I’ve personally found it quite nice for readability in the few small scripts I wrote to test the implementation but I don’t think small changes like this can really have a significant impact on how you write scripts.

4 Likes

God I would really like this. Some basic control flow would be nice.

1 Like

Other attempts at implementing control flow


I wrote this horrible hack of for implementation in luar just for fun:

provide-module control-flow %¼
	require-module luar
	define-command for -params 4.. %{
		lua %arg{@} %{
    		local elm_name = table.remove(arg, 1)
    		table.remove(arg,1) -- drop 'in'
    		local body = table.remove(arg, #arg)
    		for _,elm in ipairs(arg) do
    			local b = string.gsub(body, "%%val{" .. elm_name .. "}",elm)
				kak.evaluate_commands(b)
    		end
		}
	}

	define-command test-control-flow %{
        for buffer in %val{buflist} %{
        	echo -debug %val{buffer}
        }
	}
¼
1 Like

Don’t know if you already hear about execline.

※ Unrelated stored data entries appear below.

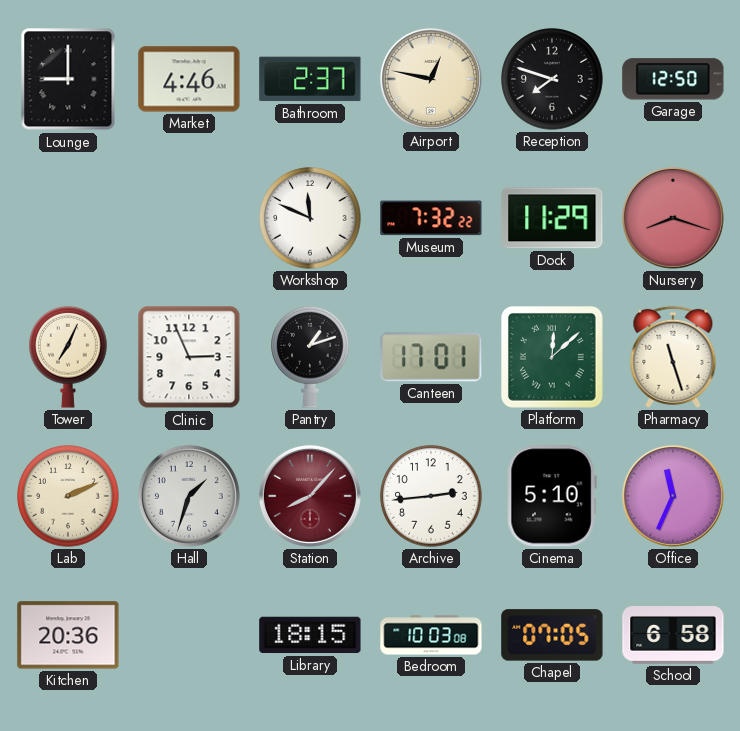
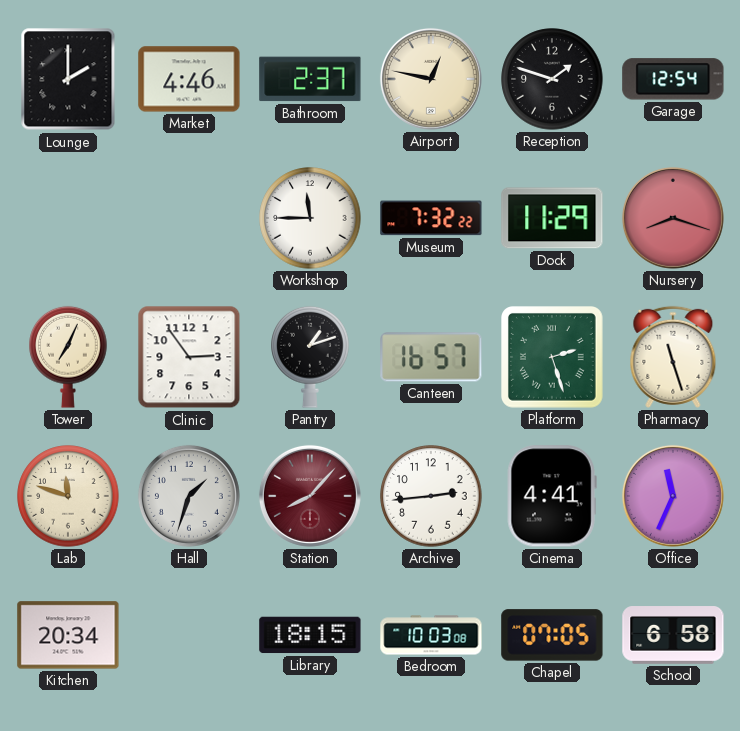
Lounge: 9:00 -> 2:00
Reception: 7:48 -> 1:48
Garage: 12:50 -> 12:54
Workshop: 11:49 -> 11:45
Clinic: 2:56 -> 2:54
Canteen: 17:01 -> 16:57
Platform: 12:08 -> 2:27
Lab: 2:11 -> 11:48
Cinema: 5:10 -> 4:41
Kitchen: 20:36 -> 20:34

I use it extensively in container under alpine with the s6 supervision suite, and it’s minimalism remind me a lot about kakoune.

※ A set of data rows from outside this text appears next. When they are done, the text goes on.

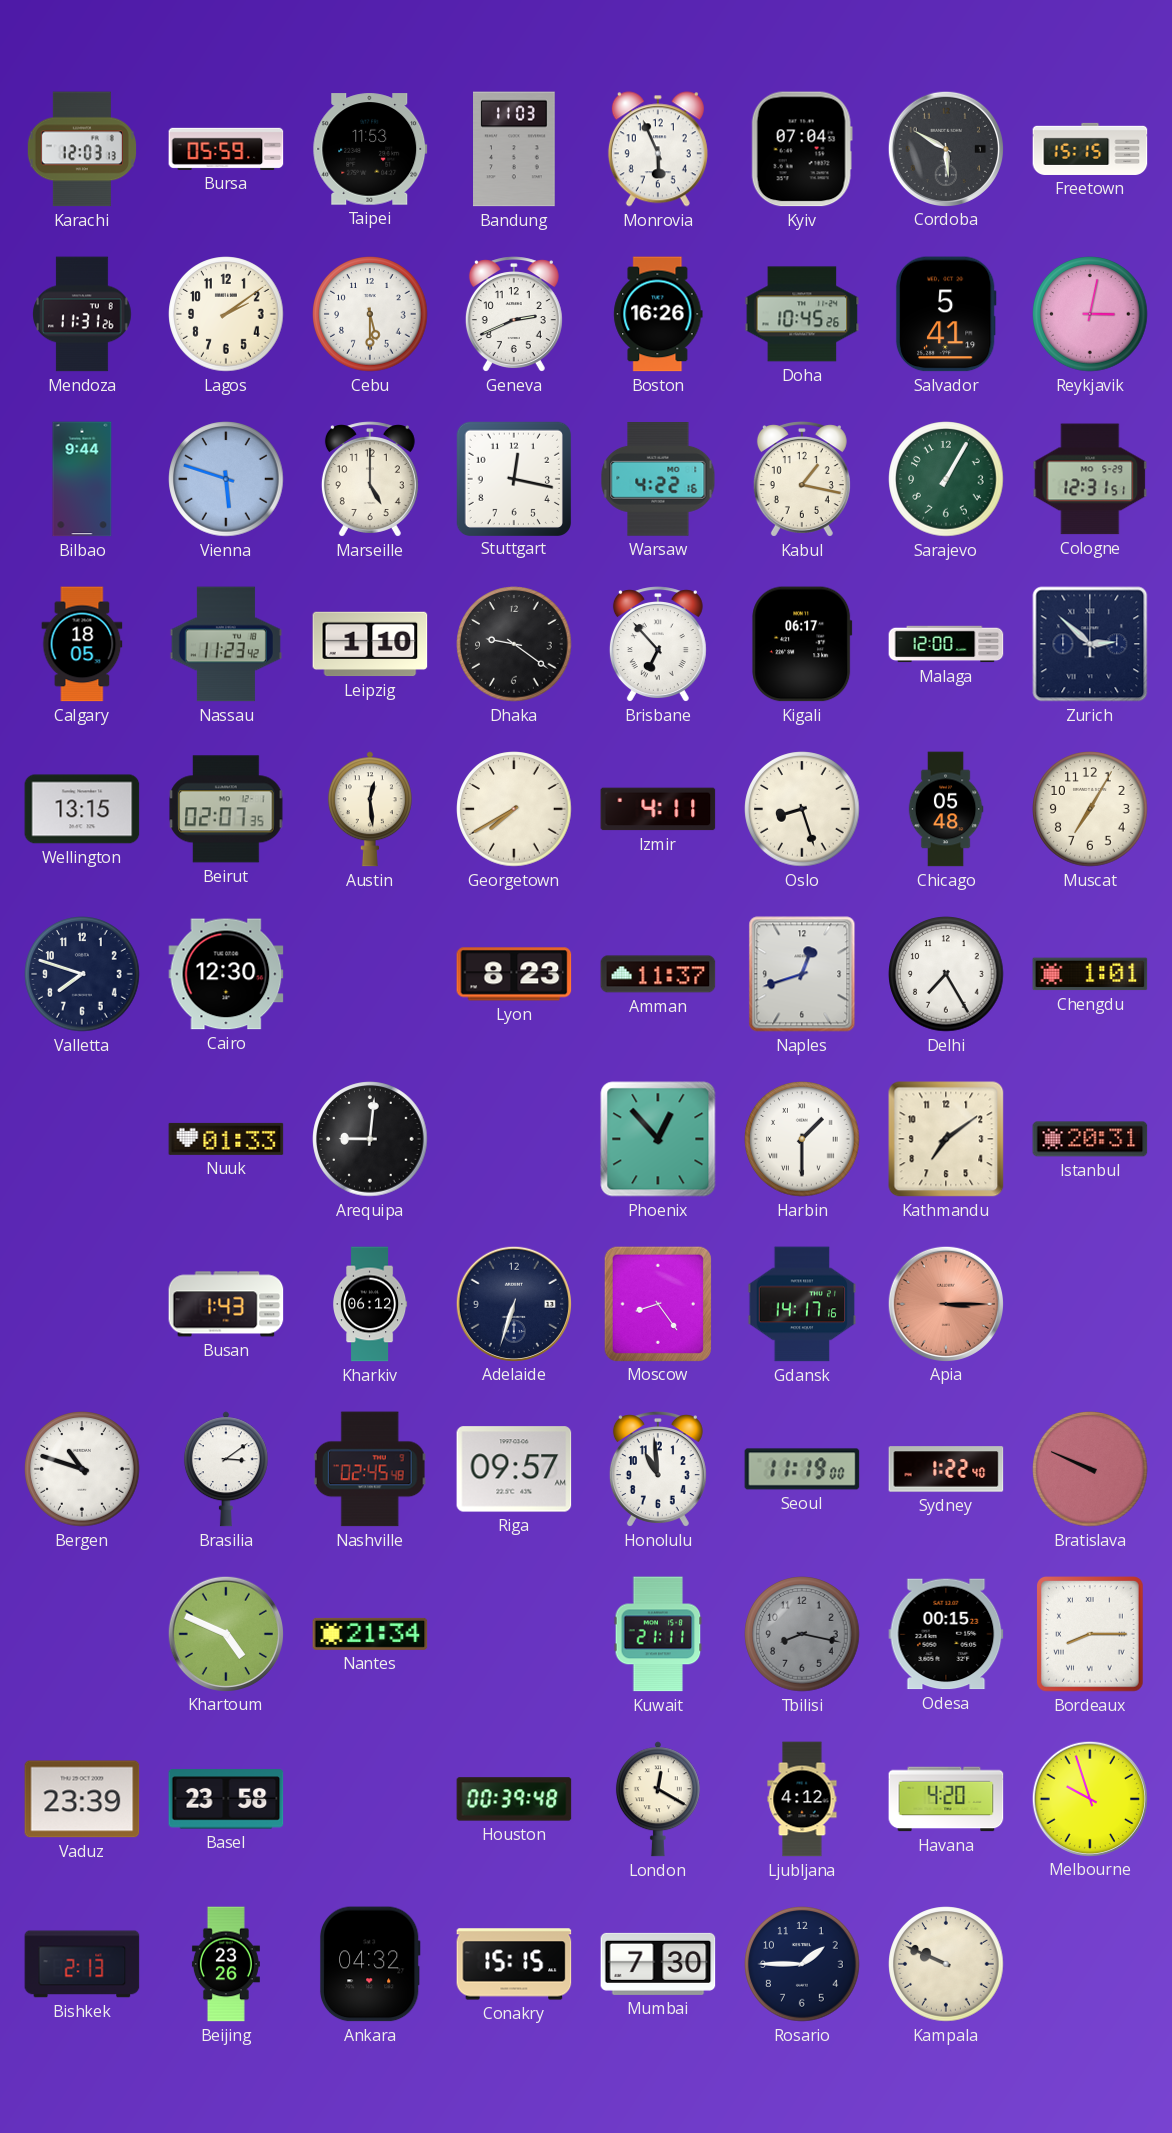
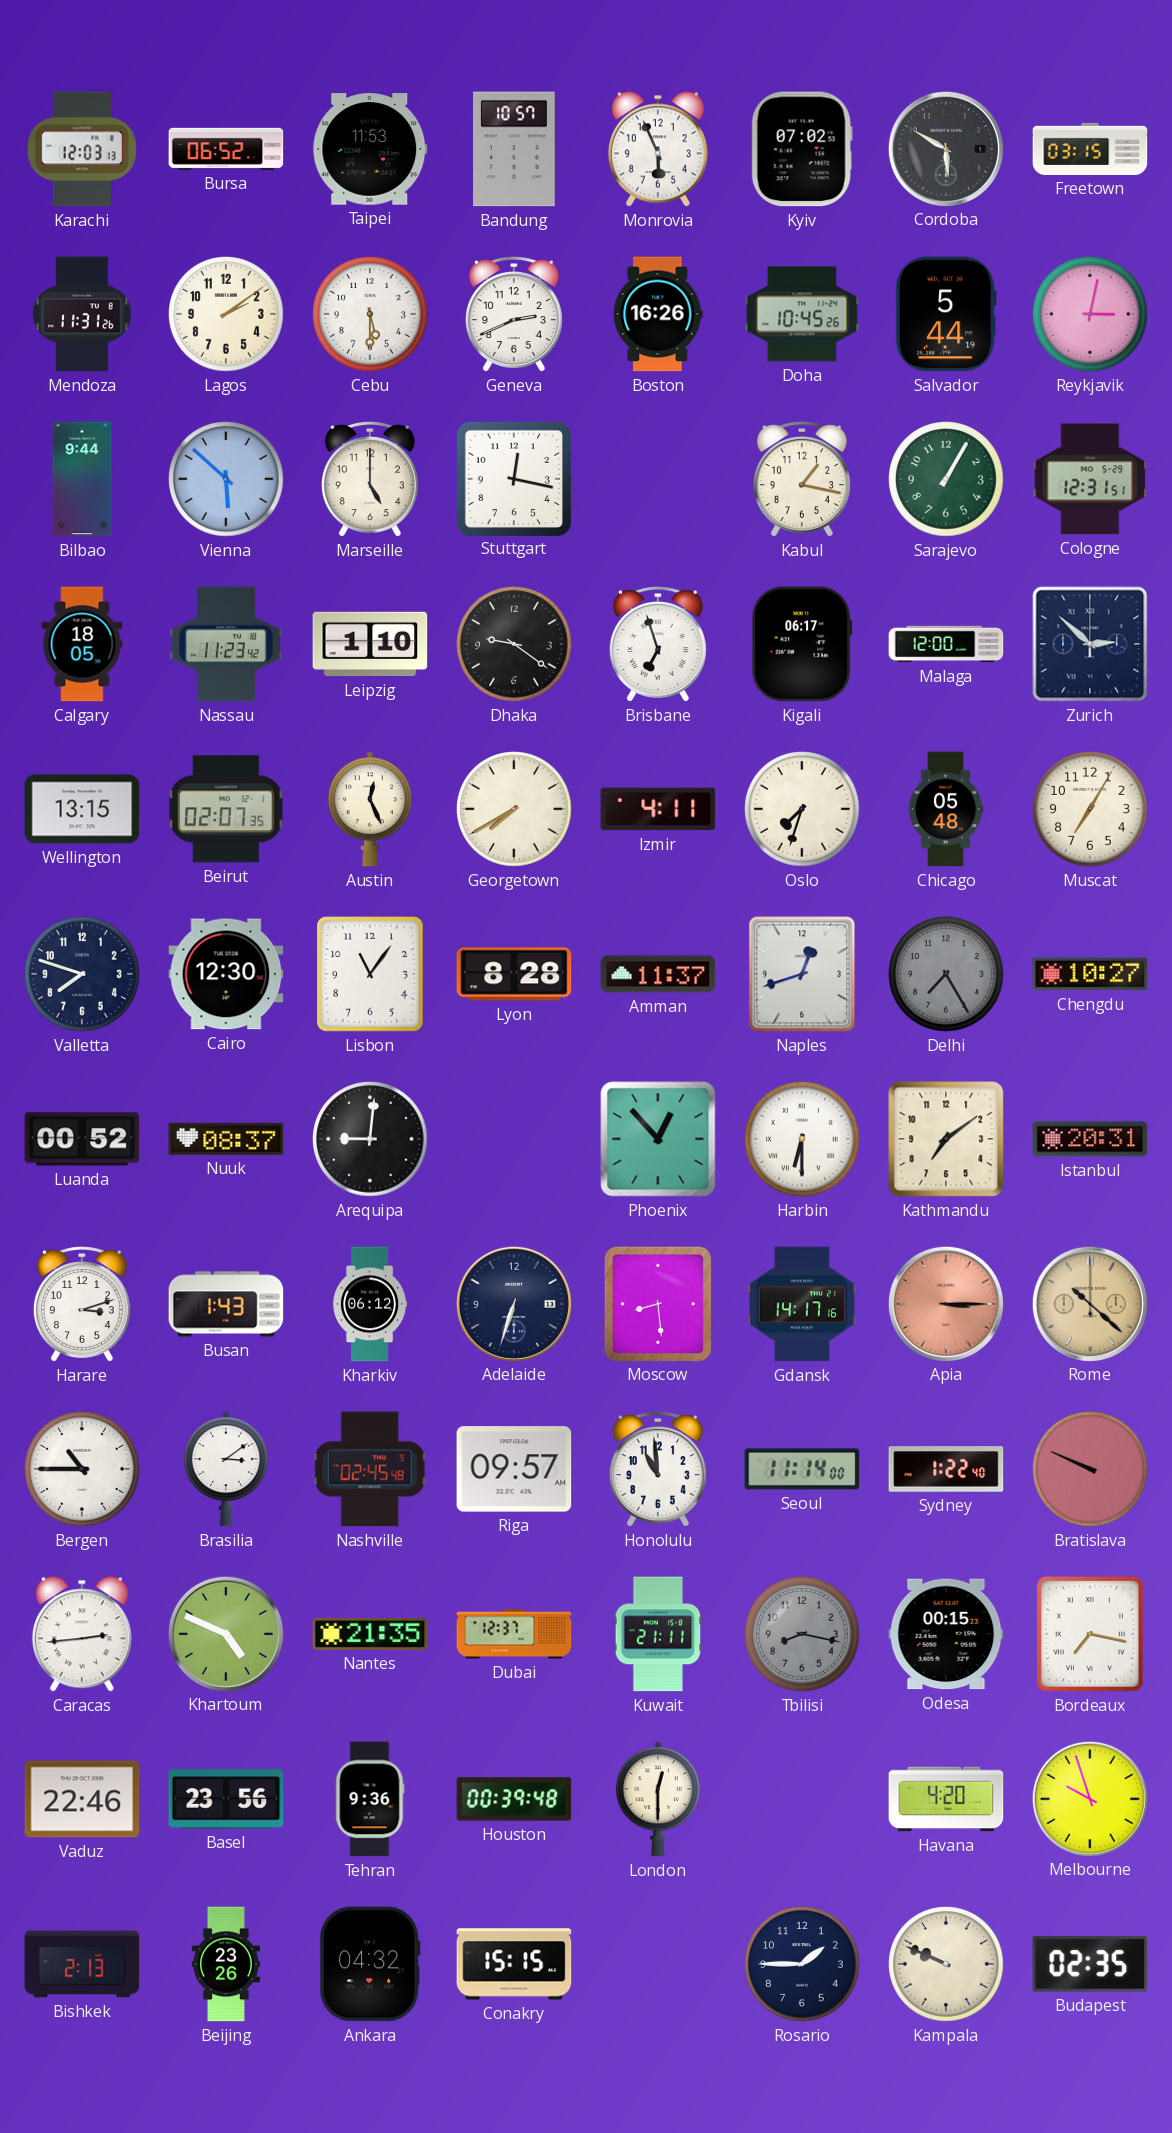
Bursa: 05:59 -> 06:52
Bandung: 11:03 -> 10:57
Kyiv: 07:04 -> 07:02
Freetown: 15:15 -> 03:15
Salvador: 5:41 -> 5:44
Vienna: 5:48 -> 5:52
Warsaw: 4:22 -> none
Brisbane: 6:53 -> 6:57
Austin: 12:29 -> 12:26
Oslo: 8:27 -> 7:33
Lisbon: none -> 11:06
Lyon: 8:23 -> 8:28
Delhi dial: white -> grey
Chengdu: 1:01 -> 10:27
Luanda: none -> 00:52
Nuuk: 01:33 -> 08:37
Harbin: 1:30 -> 6:30
Harare: none -> 3:12
Moscow: 8:24 -> 8:29
Rome: none -> 10:22
Bergen: 10:48 -> 10:45
Seoul: 11:19 -> 11:14
Caracas: none -> 2:44
Nantes: 21:34 -> 21:35
Dubai: none -> 12:37
Bordeaux: 8:15 -> 7:17
Vaduz: 23:39 -> 22:46
Basel: 23:58 -> 23:56
Tehran: none -> 9:36
London: 12:20 -> 12:30
Ljubljana: 4:12 -> none
Mumbai: 7:30 -> none
Budapest: none -> 02:35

Having a script in one command line with each command replacing the previous one with chain loading until there is no arguments left is beautiful.

As it’s really small and portable (25kb), it would ne nice to have %execlineb{ as a lightweight embedded %sh{ alternative. It should also be faster and less resources hungry when the script is reduced to calling a command or two or use pipe, fifo, redirections, …

2 Likes

I strongly recommend the enlightened reading of Why not just use /bin/sh? (funny that the page name is dieshdiedie.html).

also %exec{ would be less verbose, and better match what the same sh command do and what execlineb do at every step.